(This has been done between @jcrespo and myself after having a chat with @faidon) - feel free to edit if you see something wrong
Databases present:
** es1016 - static (ro) external storage, can be depooled at any time, and it *should* depool automatically when unavailable
*** Plan: depool indefinitely
** db1060 - s2 api "SPOF" because 54 is on the same rack. Technically, API goes to the other main servers automatically, but the performance may not be ideal
*** Plan: pool an s2 api server somewhere else (maybe moving just the chassis somewhere else?)
** db1059 - s4 api - should be covered by 68, can be depooled at any time, and it *should* depool automatically when unavailable
*** Plan: depool indefinitely
** db1057 - s1 MASTER SPOF. Mediawiki goes read only when unavailable.
*** Switchover to another server
** db1056 - s4 rc - should be covered by 63, can be depooled at any time, and it *should* depool automatically when unavailable
*** Plan: depool indefinitely
** db1055 - s1 rc "SPOF" because 51 is on the same rack. Technically, API goes to the other main servers automatically, but the performance may not be ideal
*** Plan: pool an s1 rc server somewhere else (requires partitioning - copy from codfw? move server physically?)
** db1054 - s2 api "SPOF" because 60 is on the same rack.
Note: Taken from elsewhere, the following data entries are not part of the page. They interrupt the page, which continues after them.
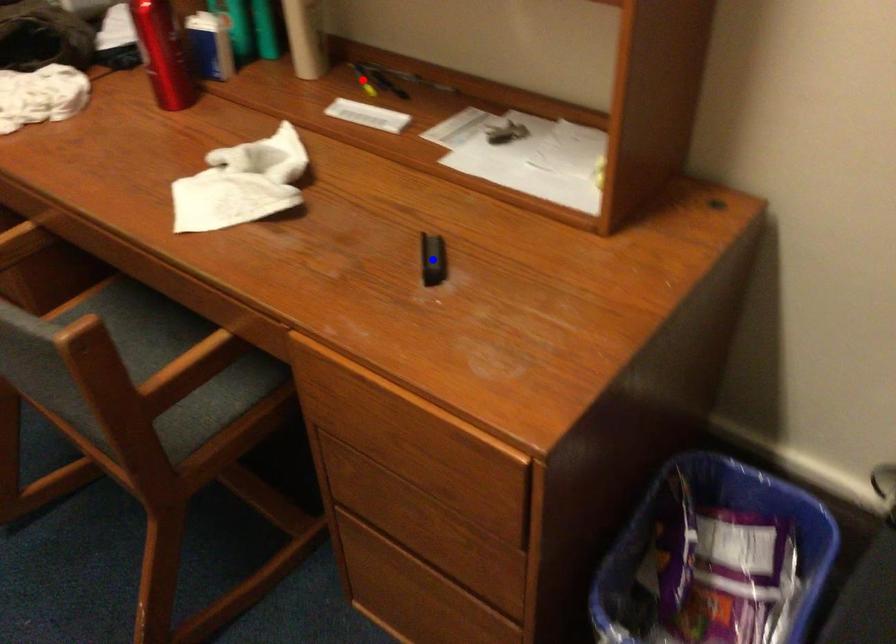 Question: Which of the two points in the image is closer to the camera?

Choices:
 (A) Blue point is closer.
 (B) Red point is closer.

Answer: (A) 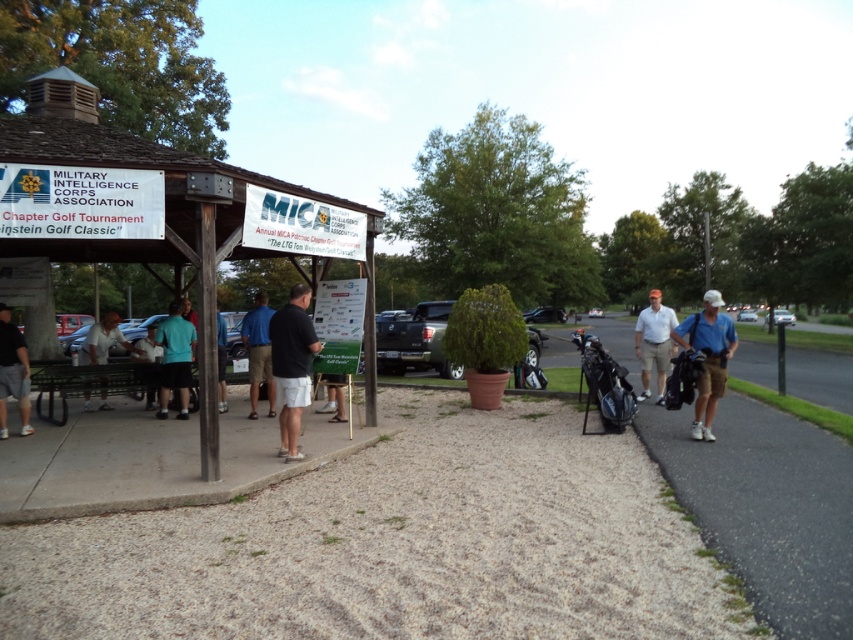 Question: Is wooden gazebo at center bigger than black shirt at center?

Choices:
 (A) no
 (B) yes

Answer: (B)

Question: Which point is farther to the camera?

Choices:
 (A) (271, 417)
 (B) (265, 467)

Answer: (A)

Question: Which point is farther to the camera?

Choices:
 (A) (160, 360)
 (B) (44, 228)

Answer: (A)

Question: Can you confirm if blue shirt at center is thinner than light blue shirt at center?

Choices:
 (A) yes
 (B) no

Answer: (A)

Question: Which of the following is the farthest from the observer?

Choices:
 (A) (709, 292)
 (B) (144, 408)

Answer: (B)

Question: Does black matte shirt at center have a smaller size compared to teal matte shirt at center?

Choices:
 (A) no
 (B) yes

Answer: (B)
Technically, API goes to the other main servers automatically, but the performance may not be ideal
*** Plan: pool an s2 api server somewhere else
** db1052 - s1 old master (db1095's master) - it should only affect new labsdb servers, not a priority
*** Plan: do nothing
** db1051 - s1 rc "SPOF" because 55 is on the same rack. Technically, API goes to the other main servers automatically, but the performance may not be ideal
*** Plan: pool an s1 rc server somewhere else (requires partitioning - copy from codfw?) - move the chassis somewhere else?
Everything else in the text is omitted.